Tuesday, March 17, 2009

8 Day Weight Driven Clock Movement

I've been working on a brass clock movement for about a month. This is an 8 day movement with a one second pendulum. The plans are from a book by John Wilding called "How to make a weight driven 8 day wall clock".

So far I have the front and rear plates made. The pillars are cut to size and the ends are turned to dimension. I have just started into the barrel and great wheel. Shown are the blanks for these pieces.
This is my first venture into making an actual movement. There are many lessons learned along the way.

One lesson is that Metal working is all about using your tools to make tools to make your parts. The other lesson is it takes me longer to produce results in metal compared to wood. Must be the experience. Go figure.

Not shown here is the effort in getting to this stage. The front and rear plates which measure 6.5 by 4.5 inches were rough cut on my (old) table saw. Cutting brass this way is very loud - make sure you have hearing protection!

The rough sized plates were pinned together with small split-pins. The combined plates where then milled to dimension on my milling machine. I used a fly cutter to make a clean edge. The plates were separated after this.

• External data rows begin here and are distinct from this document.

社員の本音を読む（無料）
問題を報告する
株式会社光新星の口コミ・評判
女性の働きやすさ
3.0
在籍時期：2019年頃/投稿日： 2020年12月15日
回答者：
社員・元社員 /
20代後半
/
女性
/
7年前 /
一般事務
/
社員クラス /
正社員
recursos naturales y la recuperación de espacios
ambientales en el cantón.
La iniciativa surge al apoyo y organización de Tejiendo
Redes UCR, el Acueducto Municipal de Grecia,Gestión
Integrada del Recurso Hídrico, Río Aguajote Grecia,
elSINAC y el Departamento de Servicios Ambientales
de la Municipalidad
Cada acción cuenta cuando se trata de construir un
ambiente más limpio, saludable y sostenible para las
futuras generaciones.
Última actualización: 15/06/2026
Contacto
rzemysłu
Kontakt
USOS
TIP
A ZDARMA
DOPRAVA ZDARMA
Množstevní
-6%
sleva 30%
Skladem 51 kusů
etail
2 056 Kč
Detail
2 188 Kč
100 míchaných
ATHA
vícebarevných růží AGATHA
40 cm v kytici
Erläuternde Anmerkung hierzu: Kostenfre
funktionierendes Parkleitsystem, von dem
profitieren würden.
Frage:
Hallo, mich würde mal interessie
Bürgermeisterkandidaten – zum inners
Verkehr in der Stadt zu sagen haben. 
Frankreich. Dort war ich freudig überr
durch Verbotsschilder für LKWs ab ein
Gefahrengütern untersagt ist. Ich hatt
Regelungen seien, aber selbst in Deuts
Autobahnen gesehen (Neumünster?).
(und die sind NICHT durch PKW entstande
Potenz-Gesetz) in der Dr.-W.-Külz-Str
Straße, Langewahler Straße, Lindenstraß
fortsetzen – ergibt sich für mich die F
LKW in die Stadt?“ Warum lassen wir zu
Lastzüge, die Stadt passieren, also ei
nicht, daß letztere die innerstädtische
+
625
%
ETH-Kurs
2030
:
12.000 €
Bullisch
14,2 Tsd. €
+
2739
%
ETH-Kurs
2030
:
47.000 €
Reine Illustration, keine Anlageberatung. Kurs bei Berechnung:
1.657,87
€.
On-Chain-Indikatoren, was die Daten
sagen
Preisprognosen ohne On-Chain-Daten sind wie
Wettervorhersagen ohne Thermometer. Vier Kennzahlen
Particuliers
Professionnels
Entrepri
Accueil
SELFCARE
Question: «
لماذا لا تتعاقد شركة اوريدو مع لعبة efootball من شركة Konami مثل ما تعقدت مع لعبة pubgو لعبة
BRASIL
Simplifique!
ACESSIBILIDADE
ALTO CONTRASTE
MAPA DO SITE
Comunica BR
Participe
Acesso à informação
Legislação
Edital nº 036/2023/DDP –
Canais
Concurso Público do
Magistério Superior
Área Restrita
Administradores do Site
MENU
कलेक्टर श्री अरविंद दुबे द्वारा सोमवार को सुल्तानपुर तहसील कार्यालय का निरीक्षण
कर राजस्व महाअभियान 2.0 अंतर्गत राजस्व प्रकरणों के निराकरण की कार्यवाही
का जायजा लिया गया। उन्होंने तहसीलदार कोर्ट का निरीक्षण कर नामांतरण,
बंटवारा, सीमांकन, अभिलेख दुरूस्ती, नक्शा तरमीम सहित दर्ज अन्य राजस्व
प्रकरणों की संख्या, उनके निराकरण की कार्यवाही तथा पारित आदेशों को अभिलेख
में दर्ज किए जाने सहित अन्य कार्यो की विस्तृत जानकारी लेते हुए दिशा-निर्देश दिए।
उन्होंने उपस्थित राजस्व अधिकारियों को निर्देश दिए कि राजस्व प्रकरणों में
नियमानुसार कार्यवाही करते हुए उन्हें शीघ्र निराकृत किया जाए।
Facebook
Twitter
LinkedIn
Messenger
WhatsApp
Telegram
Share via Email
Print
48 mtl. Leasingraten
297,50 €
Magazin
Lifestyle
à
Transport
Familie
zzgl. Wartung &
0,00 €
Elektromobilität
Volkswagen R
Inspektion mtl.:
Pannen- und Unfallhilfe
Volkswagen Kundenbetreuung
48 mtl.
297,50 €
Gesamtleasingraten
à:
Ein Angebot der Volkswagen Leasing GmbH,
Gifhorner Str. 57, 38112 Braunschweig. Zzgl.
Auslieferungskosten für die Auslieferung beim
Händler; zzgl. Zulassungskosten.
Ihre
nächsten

The corner holes where drilled on the plates on the milling machine. A jig was used to hold the corners in position while I drilled a 7/32 hole. The plates where pinned back together and then the holes where reamed to 1/4 inch. I later enlarged the back plate holes slightly as I tapped them for 5/16-24.


The pillars where done on the lathe and took a new tool to complete. The pillars are made of 1/2 inch brass round. One end is turned to 1/4 inch to fit the front plate holes. The other end is turned to 5/16 and threaded 5/16-24 to fit the back plate. The 1/4 inch ends are to be tapped to accept a screw. The screws need to be made as well. The plans call-out threads in English BA sizes so I have been converting to my closest Imperial or Metric size on hand.
In order to thread accurately with a die I built a tail-stock die holder. Yes this was an excuse to make another tool, but it gave me a chance to mill a hex hole to fit the dies, knurl an edge for better grip and make a huge amount of aluminum swarf as I turned some stock to size.
The tool is a modification of a design by Ralph Patterson. Look here for this and many other mini-lathe mods. http://www.toolsandmods.com/ralph-patterson.html
I use a Jacob chuck in the lathe tail-stock to hold the 1/2 inch drill rod. The die holder is reamed to 1/2 inch on center so that it floats on the drill rod. A piece of 3/8 drill rod is threaded into the die holder to stop it from rotating while you thread.
The die is held in the holder via a set screw. The setup holds the die co-centric with whatever is in the lathe chuck. The threading work is done with the lathe OFF and rotated by hand. I start threading with the die's "start" side presented to the stock. Then I turn the die around in the holder to get threads closer to the shoulder on the pillar.
This has become a fun project and an exercise in working to precision. The book is 64 pages long and I have barely made it to page 15. At this rate I am looking at a completion some time in the fall of 2009.